Bristol Bay Area Health Corporation P.O. Box130 Dillingham, Alaska 99576 Lecia Scotford, MD, MHA; firstname.lastname@example.org Executive Vice-President and Chief Operations Officer Testimony for the House Natural Resources Subcommittee on Indian, Insular and Alaska Native Affairs regarding H.R. 4289 May 18, 2016 The Bristol Bay Area Health Corporation (BBAHC) is pleased to appear before this Subcommittee in support of H.R. 4289, legislation introduced by Representative Don Young which would require the Secretary of Health and Human Services to transfer certain Indian Health Service (IHS) property to BBAHC by warranty deed. The property is critically important to BBAHC’s construction and operation of a new free-standing dental clinic.
The ISDEAA and BBAHC’s agreements with the IHS give BBAHC the right to acquire fee title to all federal property that BBAHC uses to provide these health services. BBAHC requested that IHS transfer legal title to a 1.474 acre parcel of land within the Kanakanak Hospital compound so that BBAHC could use non-IHS funds to construct a new, larger dental facility on the transferred parcel. While the IHS agreed to the transfer, IHS treated the transfer as a discretionary donation of excess property under the Federal Property and Administrative Services Act (FPASA) and GSA regulations. Using FPASA and GSA rules allows the IHS to transfer the property by quitclaim deed and include whatever terms and conditions IHS wants in the deed.
Even if BBAHC were to use its own funds or other third party funds, the quitclaim deed requires IHS permission for any major change or improvement in the property. IHS justifies its position by claiming that all transfers of federal property to ISDEAA contractors and compactors must be made under the FPASA and GSA rules. This position, however, is contrary to the GSA regulations at 41 C.F.R. § 102-75.110, exempting transfers of real property from the FPASA and GSA rules if the transfer is authorized by a special statute that directs or requires an Executive agency to transfer or convey title to specifically described real property in accordance with the provisions of the statute.

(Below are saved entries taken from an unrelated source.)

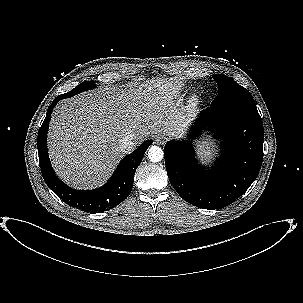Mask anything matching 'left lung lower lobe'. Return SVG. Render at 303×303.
<instances>
[{
	"mask_svg": "<svg viewBox=\"0 0 303 303\" xmlns=\"http://www.w3.org/2000/svg\"><path fill=\"white\" fill-rule=\"evenodd\" d=\"M207 126L223 140L222 155L212 169L197 163L188 141L166 143L165 165L172 186L185 201L219 209L238 199L258 176L263 160V122L255 104L210 106L201 112L189 137H199Z\"/></svg>",
	"mask_w": 303,
	"mask_h": 303,
	"instance_id": "1",
	"label": "left lung lower lobe"
}]
</instances>
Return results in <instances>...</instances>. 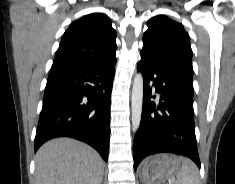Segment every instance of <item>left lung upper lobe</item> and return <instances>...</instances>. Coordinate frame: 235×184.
Instances as JSON below:
<instances>
[{
    "label": "left lung upper lobe",
    "instance_id": "obj_1",
    "mask_svg": "<svg viewBox=\"0 0 235 184\" xmlns=\"http://www.w3.org/2000/svg\"><path fill=\"white\" fill-rule=\"evenodd\" d=\"M143 35V48L159 61L175 68L193 86L192 50L190 37L182 24L164 16L147 22Z\"/></svg>",
    "mask_w": 235,
    "mask_h": 184
}]
</instances>
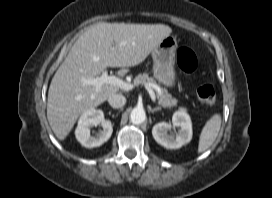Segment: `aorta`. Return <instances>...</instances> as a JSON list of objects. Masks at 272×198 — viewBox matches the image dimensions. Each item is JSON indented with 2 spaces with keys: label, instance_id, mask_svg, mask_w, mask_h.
Instances as JSON below:
<instances>
[{
  "label": "aorta",
  "instance_id": "762f6f07",
  "mask_svg": "<svg viewBox=\"0 0 272 198\" xmlns=\"http://www.w3.org/2000/svg\"><path fill=\"white\" fill-rule=\"evenodd\" d=\"M145 119L146 114L142 108H134L130 113V121L135 125L143 123Z\"/></svg>",
  "mask_w": 272,
  "mask_h": 198
}]
</instances>
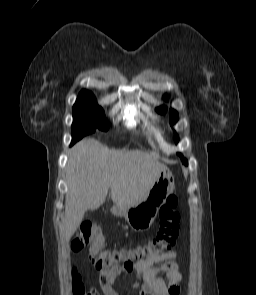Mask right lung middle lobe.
I'll use <instances>...</instances> for the list:
<instances>
[{"instance_id": "obj_1", "label": "right lung middle lobe", "mask_w": 256, "mask_h": 295, "mask_svg": "<svg viewBox=\"0 0 256 295\" xmlns=\"http://www.w3.org/2000/svg\"><path fill=\"white\" fill-rule=\"evenodd\" d=\"M109 123L103 109L95 101L76 102L73 106L72 144L96 129L107 131Z\"/></svg>"}]
</instances>
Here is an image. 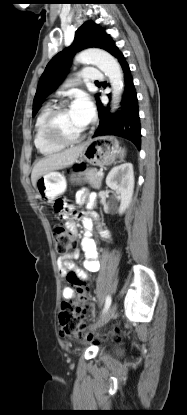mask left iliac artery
I'll return each instance as SVG.
<instances>
[{
  "label": "left iliac artery",
  "mask_w": 187,
  "mask_h": 415,
  "mask_svg": "<svg viewBox=\"0 0 187 415\" xmlns=\"http://www.w3.org/2000/svg\"><path fill=\"white\" fill-rule=\"evenodd\" d=\"M111 302H112L111 296H107L103 313H105L109 309Z\"/></svg>",
  "instance_id": "obj_1"
}]
</instances>
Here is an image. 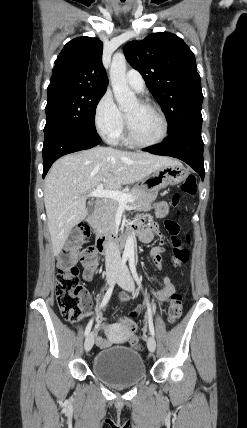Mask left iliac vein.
I'll return each mask as SVG.
<instances>
[{"instance_id":"4c4485c4","label":"left iliac vein","mask_w":247,"mask_h":428,"mask_svg":"<svg viewBox=\"0 0 247 428\" xmlns=\"http://www.w3.org/2000/svg\"><path fill=\"white\" fill-rule=\"evenodd\" d=\"M117 283L124 290L134 292L135 286L133 279L129 273V270L124 266L118 274ZM147 347L150 352H154L156 349V341L153 336H150L147 340Z\"/></svg>"}]
</instances>
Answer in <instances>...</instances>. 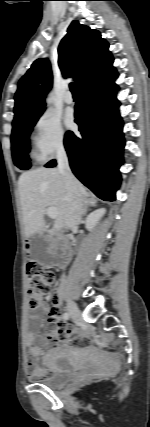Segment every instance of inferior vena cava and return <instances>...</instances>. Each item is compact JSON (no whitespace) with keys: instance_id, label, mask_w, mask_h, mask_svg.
<instances>
[{"instance_id":"1","label":"inferior vena cava","mask_w":150,"mask_h":427,"mask_svg":"<svg viewBox=\"0 0 150 427\" xmlns=\"http://www.w3.org/2000/svg\"><path fill=\"white\" fill-rule=\"evenodd\" d=\"M57 162L58 170L64 179L67 190L65 226L70 228L80 222L84 209V200L78 192L76 179L71 172L68 157L62 144L57 148Z\"/></svg>"}]
</instances>
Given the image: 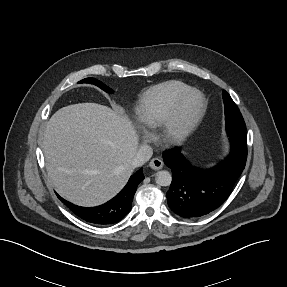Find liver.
I'll list each match as a JSON object with an SVG mask.
<instances>
[{"mask_svg":"<svg viewBox=\"0 0 287 287\" xmlns=\"http://www.w3.org/2000/svg\"><path fill=\"white\" fill-rule=\"evenodd\" d=\"M138 145L127 116L96 103L59 109L42 140L50 183L62 197L86 207L105 203L125 186Z\"/></svg>","mask_w":287,"mask_h":287,"instance_id":"liver-1","label":"liver"}]
</instances>
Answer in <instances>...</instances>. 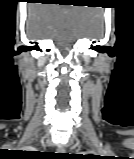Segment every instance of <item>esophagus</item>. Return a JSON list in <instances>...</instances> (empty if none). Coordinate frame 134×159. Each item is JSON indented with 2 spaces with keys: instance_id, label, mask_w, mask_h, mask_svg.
Wrapping results in <instances>:
<instances>
[{
  "instance_id": "obj_1",
  "label": "esophagus",
  "mask_w": 134,
  "mask_h": 159,
  "mask_svg": "<svg viewBox=\"0 0 134 159\" xmlns=\"http://www.w3.org/2000/svg\"><path fill=\"white\" fill-rule=\"evenodd\" d=\"M58 152L60 153H64L65 152V148L64 147H58Z\"/></svg>"
}]
</instances>
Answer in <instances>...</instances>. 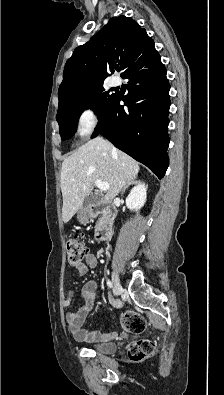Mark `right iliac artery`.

The Secretary will retain any and all liability for environmental contamination in existence on the property prior to the transfer of title to BBAHC. Language is included to provide the Secretary with and easement and access to the property as reasonably necessary to satisfy any retained obligation or liability of the Secretary. Finally, the Secretary must comply with the notice of hazardous substance activity and warranty requirements of the Comprehensive Environmental Response, Compensation, and Liability Act (CERCLA).
According to a study conducted by Canada health infoway the average time to book an appointment on phone is 2.7 minutes. A dental hospital gets approx 100k calls annually, it represents around 4500 hours per year. This process gradually giving space to the concept of online appointment booking. Lecia Scotford is a results oriented and experienced healthcare strategic planner. Skilled in communication, performance optimization, interpersonal ssing and implementing dynamic changes effortlessly.